Accuracy in Dental Research
Sandhya Jain*
Department of Orthodontics and Dentofacial Orthopedics, Government College of dentistry, India
Corresponding author: Sandhya Jain, Department of Orthodontics and Dentofacial Orthopedics, Government College of dentistry, Indore, Madhya Pradesh, India, Tel: +91 9425045455; E-mail: researchorthodontics@gmail.com; orthogdcindore@gmail.com
Received Date: 09 February, 2017; Accepted Date: 03 April, 2017; Published Date: 10 April, 2017
Aim of the article is to help researchers carrying out studies in the field of dentistry with sound methodology which will give more accurate and precise result. Appropriate precaution has to be taken to prevent loss of time, money and other resources and most importantly poor quality of the study which will affect the concreteness of the result.
Conclusion: Validity and reliability are 2 important aspects of any measurement for accuracy. Validity refers to accurately measuring what it claims to measure while reliability is an assessment of reproducibility and consistency of a measurement or instrument. Validity and reliability are threatened by different forms of bias. There is a proper technique to achieve validity and reliability. Precautions should be taken to ensure sound methodology. The article highlights different aspects of validity.
Keywords: Validity; Accuracy; Research
Source of Funding
The study was self-funded by the authors and their institution or No external funding, apart from the support of the author’s institution, was available for this study.
Conflict of interest
Dr. /Prof. Sandhya Jain have no conflict of interest.
Clinical Relevance
Scientific Rationale for Study
To equip clinician and researchers with an understanding of basic steps or quality results. Relevant dental examples are also provided in the article for easy understanding.
Principal finding
This is a review article in which Reliability and validity which are two different aspect of accuracy are discussed in detail. This article helps in providing proper knowledge about methodology used to check the validity and accuracy of the result obtained from any study.
Practical Implication
Clinical study is done with sound methodology without any kind of bias will yield accurately precise results. Studies are only useful if they are based on methodological appropriateness.
Accuracy is the closeness of any assessment to its actual value. Validity and reliability are 2 important aspects of any measurement for accuracy. Validity refers to accurately measuring what it claims to measure while reliability is an assessment of reproducibility and consistency of a measurement or instrument. For any instrument to be valid it should measure what it intends to measure. E.g.:- If an instrument is used to measure caries, it should measure caries and not the enamel hyperplasia.
If a machine weighs 40 Kg instead of 50 Kg weight, the validity of instrument is questionable (Table 1). But if instrument measures 40 Kg repeatedly it is a reliable instrument.
Types of Validity
External Validity
External validity is about generalization. If a study produces similar results among different kinds of populations, the result is said to be generalized. If the population behaves differently (lack of population validity) or environment influences behaviour (lack of ecological validity) the result cannot be generalized. Study done at high altitude may be different from that done at low altitude. Similarly, maturational time of adolescents may be different for different countries for various reasons.
Internal validity
Internal validity ensures good experimental design to produce accurate results. Appropriate construct and content of the questionnaire, randomization, blinding, matching ensure sound methodological concept for concrete results. Results need to be interpreted in an objective and critical way, before assessing their implications and drawing conclusions [1].

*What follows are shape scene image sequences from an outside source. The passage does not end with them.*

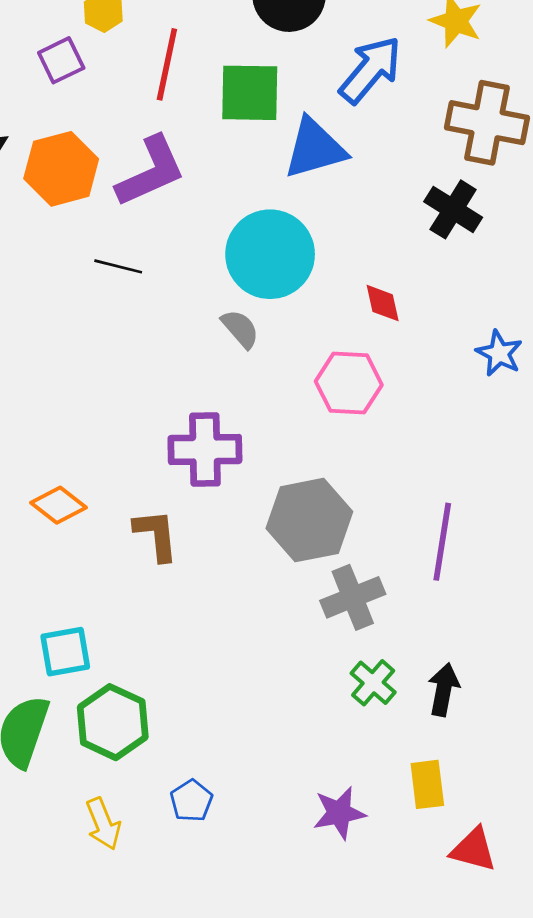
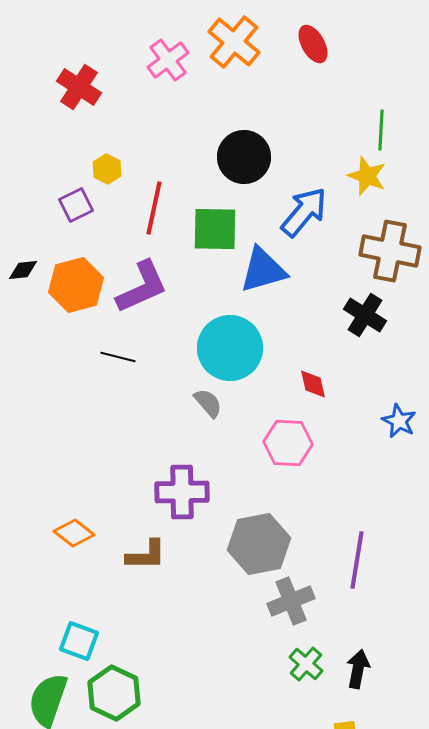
brown L-shape: (156, 535) -> (146, 555), turned 96
cyan square: (65, 652) -> (79, 641), turned 30

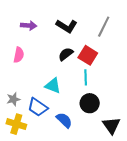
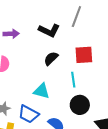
gray line: (104, 27) -> (76, 17), moved
red square: (88, 55) -> (84, 55), moved, turned -30

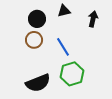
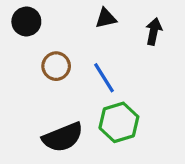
black circle: (37, 19) -> (26, 21), moved

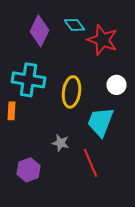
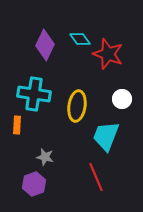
gray star: (60, 143) -> (45, 157), moved

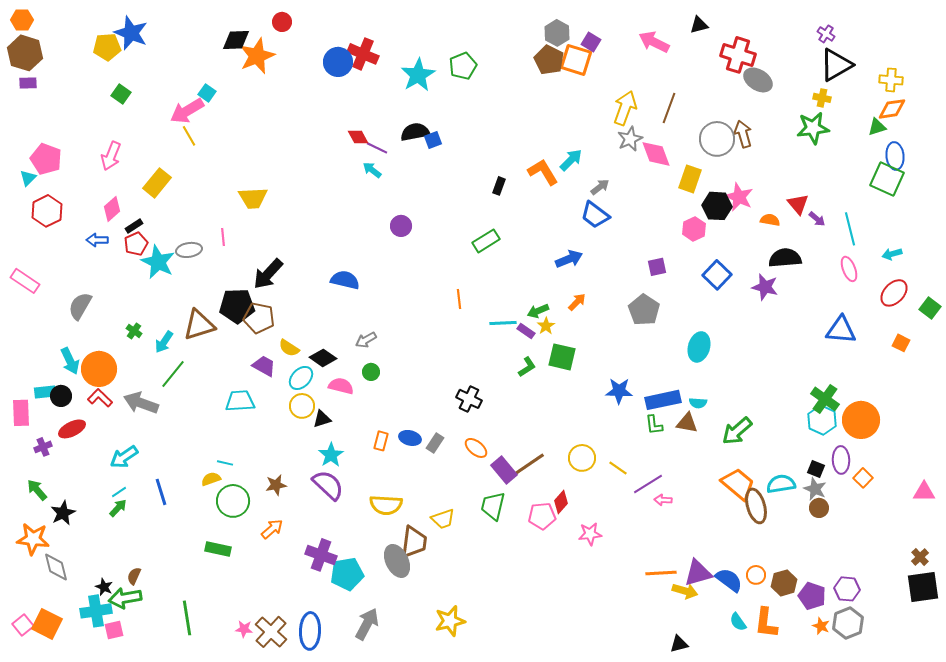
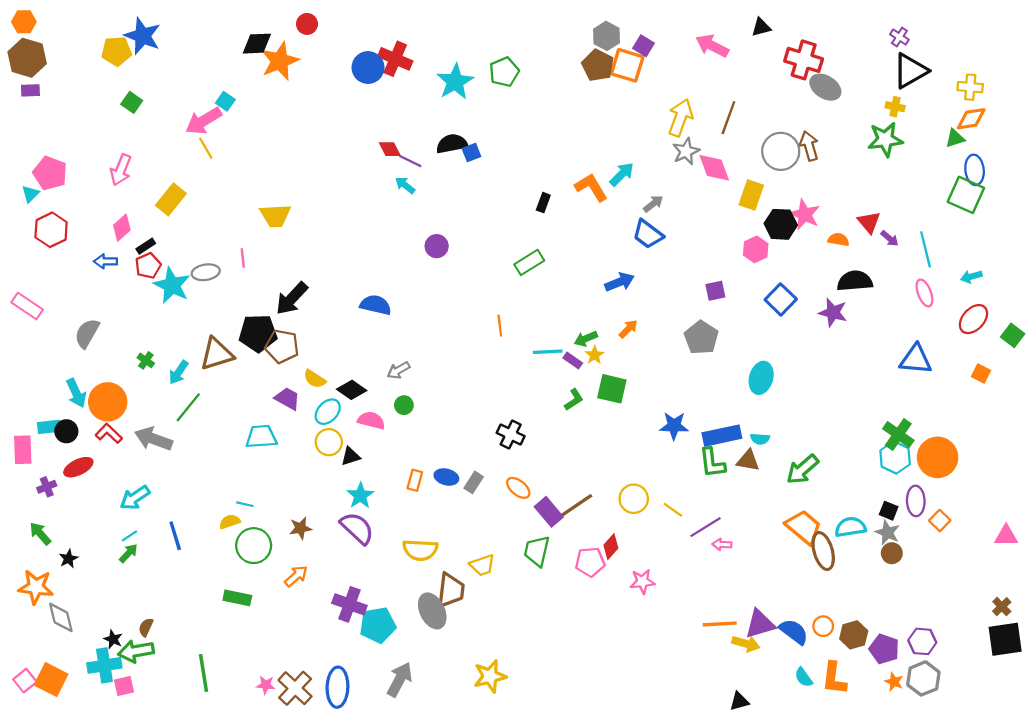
green L-shape: (654, 425) -> (712, 463), size x1.4
black star: (63, 513) -> (69, 559), size x0.7

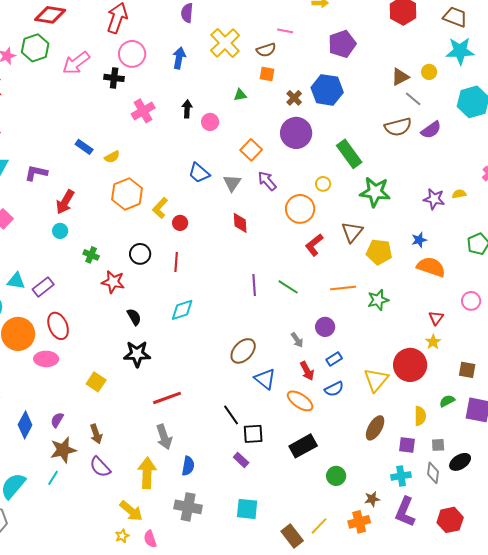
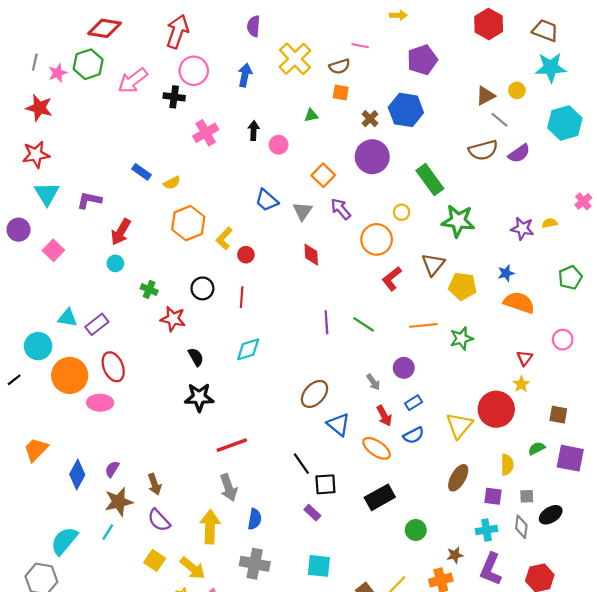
yellow square: (96, 382) -> (155, 560), moved

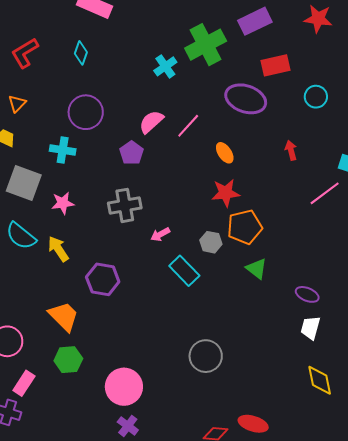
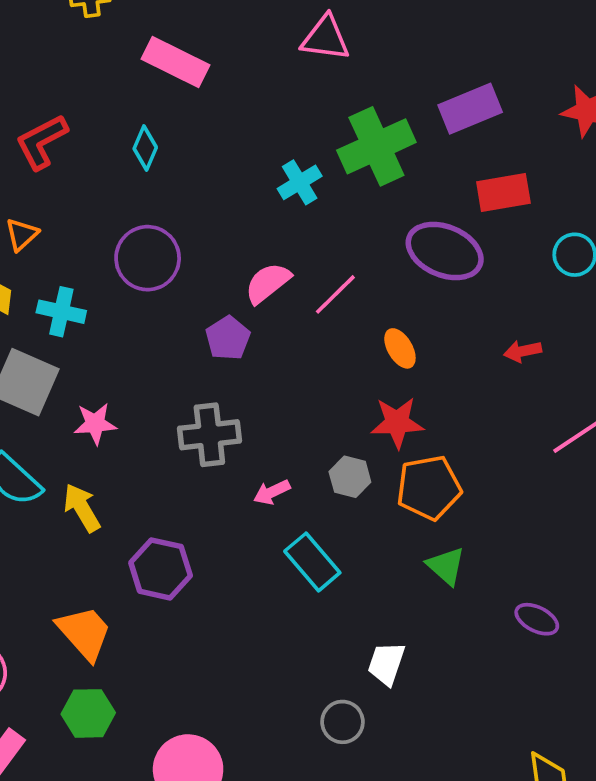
cyan cross: (63, 150) -> (61, 312), moved
red arrow: (291, 150) -> (523, 351), turned -90
gray hexagon: (211, 242) -> (350, 477), moved
white trapezoid: (310, 328) -> (386, 664), moved
gray circle: (206, 356) -> (343, 722), size x0.7

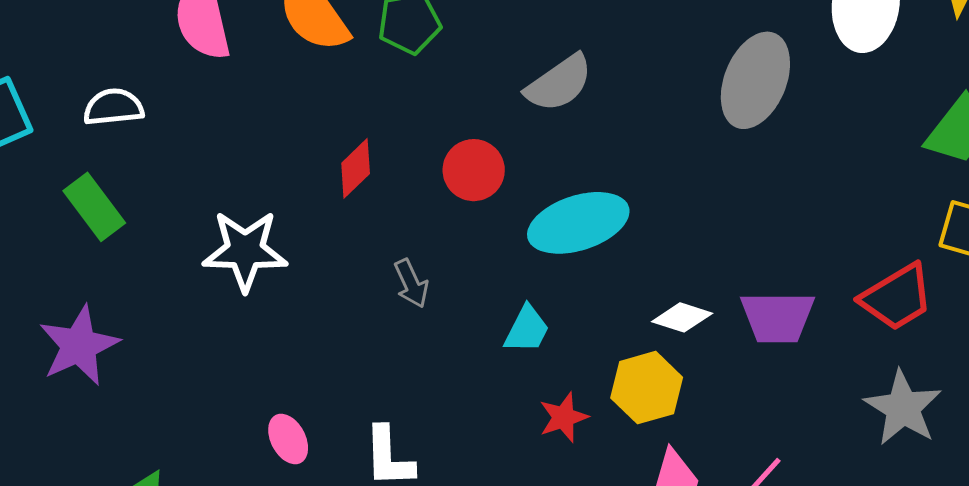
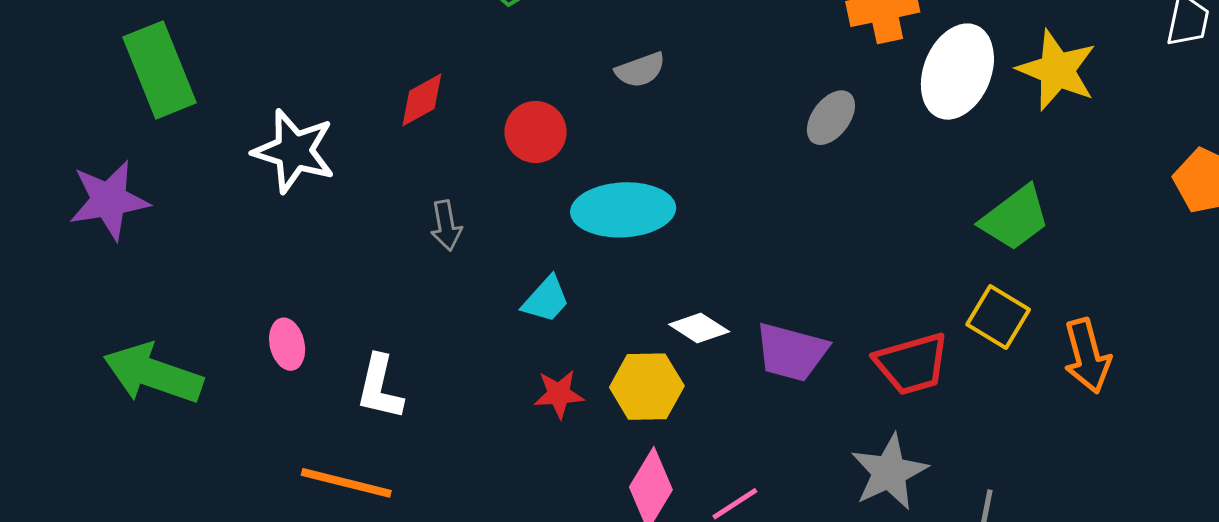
gray ellipse: (755, 80) -> (831, 118), size x0.6
gray semicircle: (559, 83) -> (640, 70), size x0.7
green rectangle: (94, 207) -> (160, 70), size x1.4

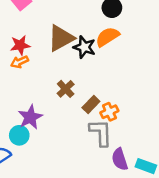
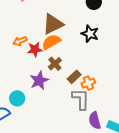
orange semicircle: (107, 37) -> (51, 42), moved
red star: (20, 45) -> (35, 49), moved
black star: (84, 47) -> (90, 34), moved
purple star: (30, 117) -> (39, 81), moved

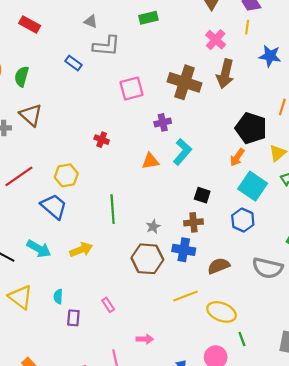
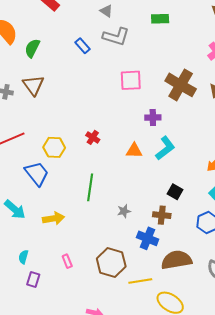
red cross: (102, 140) -> (93, 137), moved
brown hexagon: (147, 259) -> (111, 263), moved
brown semicircle: (219, 266) -> (176, 260), size x1.4
pink rectangle: (108, 305) -> (67, 261), moved

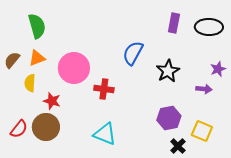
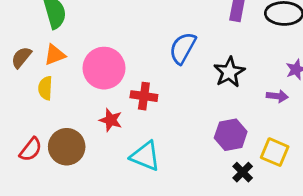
red star: (52, 101) -> (111, 120), moved

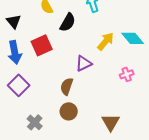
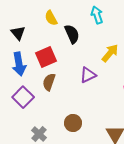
black semicircle: (68, 22) -> (72, 34), turned -54
brown semicircle: (67, 86) -> (49, 82), moved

Types of Internal Validity
- Construct
- Convergent
- Discriminant
- Content validity
- Criteria validity.
- Face validity (Logical validity) and Apparent validity
Face validity (Logical validity) and apparent validity
Face validity should be judged by subjective assessment and relevance of the questionnaire to the participants, face validity is determined by a review of the items and not through the use of statistical analysis.
Face validity is a measure of how representative a research project is ‘at face value’ and either appears to be a good project.
For example: if we have to collect the sample of handicapping malocclusion and if there are cases with normal occlusion and mild malocclusion are also included in the study we can visualize and say that normal occlusion and mild malocclusion are not fit for the study.
Similarly, if we have to collect the sample of aggressive periodontitis and there comes a case of marginal gingivitis or periodontitis, we can easily differentiate between them for face validity.
Whereas in Apparent validity, question is generated in consultation with opinion of experts and subjects themselves. All questions should be logical.
Construct Validity
It consists of demonstrating that the measure is related to other similar measures of the similar characteristics and not related to other characteristics. It defines how well a test or experiment measures up-to its claim and degree to which instrument reflects the concepts, how well the instrument is constructed [2].
Convergent Validity
Convergent validity was conducted by correlating scores between Dental Fear Scale (DFS), total score and global question (do you fear going to dental office). Convergent validity is a subtype of construct validity, it determines whether 2 similar constructs corresponds with each other or not while discriminant validity shows differentiation between 2 dissimilar groups that can be easily differentiated. Convergent validity shows high correlation whereas discriminant validity shows low correlation coefficient.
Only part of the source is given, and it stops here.